Nella mattinata di ieri G.C. sarebbe ritornato nella banca. Di nuovo sono stati allertati gli uomini del 113, recatisi sul posto con una pattuglia. Anche agli agenti l’uomo avrebbe esibito i documenti, usati per aprire il conto, che dopo i controlli sono risultati falsi.
I poliziotti hanno, così, deciso di perquisire il 31enne e la sua macchina, ritrovando all’interno del mezzo dei contratti di lavoro, buste paga e carte di credito.
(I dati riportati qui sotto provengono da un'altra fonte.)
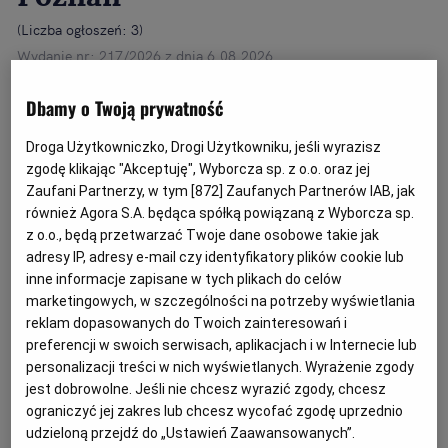
(
Liczba ogłoszeń: 3
)
Wydanie nr: 217/2026 z dnia 6.08.2026
Dbamy o Twoją prywatność
Wszystkie kategorie
Syndycy i Komornicy
Droga Użytkowniczko, Drogi Użytkowniku, jeśli wyrazisz
Ogłoszenia syndyka o sprzedaży nieruchomości
zgodę klikając "Akceptuję", Wyborcza sp. z o.o. oraz jej
w Poznaniu
Zaufani Partnerzy, w tym [
872
] Zaufanych Partnerów IAB, jak
również Agora S.A. będąca spółką powiązaną z Wyborcza sp.
Szukasz komorników i syndyków w Poznaniu? Interesują
z o.o., będą przetwarzać Twoje dane osobowe takie jak
Cię aktualne oferty dotyczące ruchomości, nieruchomości
adresy IP, adresy e-mail czy identyfikatory plików cookie lub
Rozwiń dalej...
lub udziałów od komorników i syndyków w stolicy
inne informacje zapisane w tych plikach do celów
województwa wielkopolskiego i powiatu poznańskiego?
marketingowych, w szczególności na potrzeby wyświetlania
Liczysz na zysk dzięki udziałowi w atrakcyjnych
reklam dopasowanych do Twoich zainteresowań i
licytacjach, konkursach ofert, aukcjach od syndyków i
preferencji w swoich serwisach, aplikacjach i w Internecie lub
komorników? W Poznaniu działa wielu komorników i
personalizacji treści w nich wyświetlanych. Wyrażenie zgody
syndyków – wszystkie ich aktualne ogłoszenia zbieramy
jest dobrowolne. Jeśli nie chcesz wyrazić zgody, chcesz
dla Ciebie w jednym serwisie komunikaty.pl.
ograniczyć jej zakres lub chcesz wycofać zgodę uprzednio
udzieloną przejdź do „Ustawień Zaawansowanych”.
Tutti falsi. Documenti che servivano da garanzia e con i quali, presumibilmente, si recava nelle banche, per poi depositare una piccola somma di denaro aprire un conto, facendosi rilasciare libretti d’assegno e carte di credito.
Viterbo, però, era solo uno dei nomi nella lunga lista delle città in cui G.C. ha messo a segno le sue azioni. Il 31enne aveva aperto conti a Bologna, Firenze, Salerno, Pescara e Milano. Un giro su tutto il territorio nazionale.
Durante i controlli, gli agenti hanno anche accertato che il tagliando dell’assicurazione della macchina del 31enne fosse falso, ed è questo il motivo per cui l’hanno sequestrato, insieme al mezzo.
L’uomo dovrà rispondere di dichiarazioni false sull’identità personali, sostituzione di persona, tentata truffa e truffa continuata.Il 31enne è stato arrestato e, processato con rito direttissimo, condannato a un anno e due mesi da scontare agli arresti domiciliari e gli è stato dato il foglio di via con il divieto di tornare a Viterbo.